Microsoft Deploys AI Agents to Manage Attack Infrastructure in Real Time

Microsoft’s threat‑intelligence team says AI‑driven “agentic” tools are now a core component of how adversaries build and run malicious infrastructure. In a recent interview, Sherrod DeGrippo, GM of global threat intelligence at Microsoft, explained that these agents automate the “janitorial‑type work” of reconnaissance and infrastructure provisioning, allowing attackers to issue natural‑language commands such as “scan the net blocks owned by this entity” and receive compiled results without manual scripting (The Register). The shift mirrors the broader trend of AI being repurposed from defensive augmentation to offensive acceleration, a point Microsoft highlighted in a Friday‑day blog that describes the practice as “improving the efficiency and productivity of criminal operations, resulting in attacks that are better, bigger, and faster.”

The most concrete evidence of this misuse comes from North Korea’s “Coral Sleet” crew, which Microsoft has linked to the fake‑IT‑worker scam. According to the same Microsoft blog, the group leverages development platforms to spin up and manage attack infrastructure at scale, using AI agents to converse with compromised servers and C2 nodes in plain language. This capability shortens the time between initial compromise and full‑blown campaign deployment, enabling rapid testing, staging, and command‑and‑control reconfiguration (The Register). DeGrippo notes that the technology lowers the technical barrier for less‑skilled criminals, because the agents handle routine tasks that would otherwise require deep networking or cloud‑ops expertise.

While AI agents can now perform automated reconnaissance, Microsoft cautions that they are not yet capable of fully autonomous cyber‑attacks. DeGrippo told The Register that AI‑generated malware still relies heavily on human direction, and the code‑writing proficiency of current agents “can’t yet rival those of humans.” Nonetheless, the presence of AI‑enabled payloads is detectable as a distinct class of malware, prompting Microsoft to adjust its detection heuristics for AI‑generated artifacts (The Register). The company’s internal research suggests that AI‑assisted tools are primarily used to streamline the preparatory phases—information gathering, asset enumeration, and infrastructure orchestration—rather than to replace the creative aspects of exploit development.
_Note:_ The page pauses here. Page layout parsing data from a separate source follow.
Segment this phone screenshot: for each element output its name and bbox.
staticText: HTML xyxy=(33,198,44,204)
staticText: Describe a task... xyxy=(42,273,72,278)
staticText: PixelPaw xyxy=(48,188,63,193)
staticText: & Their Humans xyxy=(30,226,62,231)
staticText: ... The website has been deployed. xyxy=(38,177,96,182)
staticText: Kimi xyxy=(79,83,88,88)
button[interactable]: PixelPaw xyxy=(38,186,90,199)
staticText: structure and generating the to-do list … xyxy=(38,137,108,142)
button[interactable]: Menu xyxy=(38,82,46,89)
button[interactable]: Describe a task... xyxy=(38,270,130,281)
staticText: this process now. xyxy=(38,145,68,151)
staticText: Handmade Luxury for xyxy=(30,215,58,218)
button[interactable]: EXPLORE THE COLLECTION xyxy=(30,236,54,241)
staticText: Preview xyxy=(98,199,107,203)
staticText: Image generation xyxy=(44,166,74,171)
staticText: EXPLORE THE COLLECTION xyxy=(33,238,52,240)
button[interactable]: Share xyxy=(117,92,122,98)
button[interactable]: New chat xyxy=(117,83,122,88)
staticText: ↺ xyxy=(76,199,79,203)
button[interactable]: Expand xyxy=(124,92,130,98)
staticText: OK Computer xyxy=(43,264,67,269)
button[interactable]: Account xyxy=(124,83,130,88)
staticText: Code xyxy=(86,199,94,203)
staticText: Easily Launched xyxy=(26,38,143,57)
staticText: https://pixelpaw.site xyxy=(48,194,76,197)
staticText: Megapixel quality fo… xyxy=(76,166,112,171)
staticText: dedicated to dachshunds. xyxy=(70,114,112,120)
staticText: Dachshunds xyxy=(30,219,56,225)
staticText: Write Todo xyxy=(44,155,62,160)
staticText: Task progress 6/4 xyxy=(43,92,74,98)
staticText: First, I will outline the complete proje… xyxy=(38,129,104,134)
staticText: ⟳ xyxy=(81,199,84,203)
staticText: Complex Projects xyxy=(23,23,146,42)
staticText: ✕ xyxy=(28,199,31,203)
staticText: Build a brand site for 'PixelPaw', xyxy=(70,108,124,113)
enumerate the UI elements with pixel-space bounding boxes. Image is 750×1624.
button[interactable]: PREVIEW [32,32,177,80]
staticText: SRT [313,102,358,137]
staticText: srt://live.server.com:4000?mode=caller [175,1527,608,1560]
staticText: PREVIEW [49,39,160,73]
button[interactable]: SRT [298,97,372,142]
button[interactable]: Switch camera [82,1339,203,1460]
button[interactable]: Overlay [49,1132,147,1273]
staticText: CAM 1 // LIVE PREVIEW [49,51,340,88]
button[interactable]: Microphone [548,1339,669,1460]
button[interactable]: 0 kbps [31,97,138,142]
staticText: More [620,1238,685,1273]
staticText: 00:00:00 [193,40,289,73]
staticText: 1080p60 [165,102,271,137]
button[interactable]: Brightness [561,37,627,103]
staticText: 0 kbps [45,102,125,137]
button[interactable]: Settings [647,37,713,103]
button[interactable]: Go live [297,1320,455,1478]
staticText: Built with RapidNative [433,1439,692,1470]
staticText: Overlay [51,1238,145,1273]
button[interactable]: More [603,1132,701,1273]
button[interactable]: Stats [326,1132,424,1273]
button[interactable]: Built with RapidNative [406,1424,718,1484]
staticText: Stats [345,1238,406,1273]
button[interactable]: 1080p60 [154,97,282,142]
The broader security community is already reacting to the emerging threat. Google executives have warned that “AI‑powered cyberattack kits are just a matter of time,” underscoring the risk that commercial AI services could be weaponized at scale (The Register). Meanwhile, other vendors are rolling out defensive countermeasures. Microsoft’s own Agent 365 platform, announced earlier this year, lets enterprises manage AI agents with the same controls used for traditional workloads, a move intended to give defenders visibility into anomalous agent activity (The Verge). ZDNet has reported that Microsoft is also experimenting with self‑repairing data‑center technologies that could automatically quarantine compromised resources, a strategy that may mitigate the rapid infrastructure changes enabled by malicious agents (ZDNet).

In sum, the weaponization of AI agents marks a new operational layer for threat actors. By offloading repetitive reconnaissance and infrastructure tasks to language‑model‑driven bots, groups like North Korea’s Coral Sleet can accelerate campaign timelines, expand their reach, and lower entry barriers for novice criminals. Microsoft’s intelligence indicates that while fully autonomous attacks remain out of reach, the integration of AI into the attack lifecycle is already reshaping the threat landscape, prompting both industry and academia to rethink detection, attribution, and response frameworks.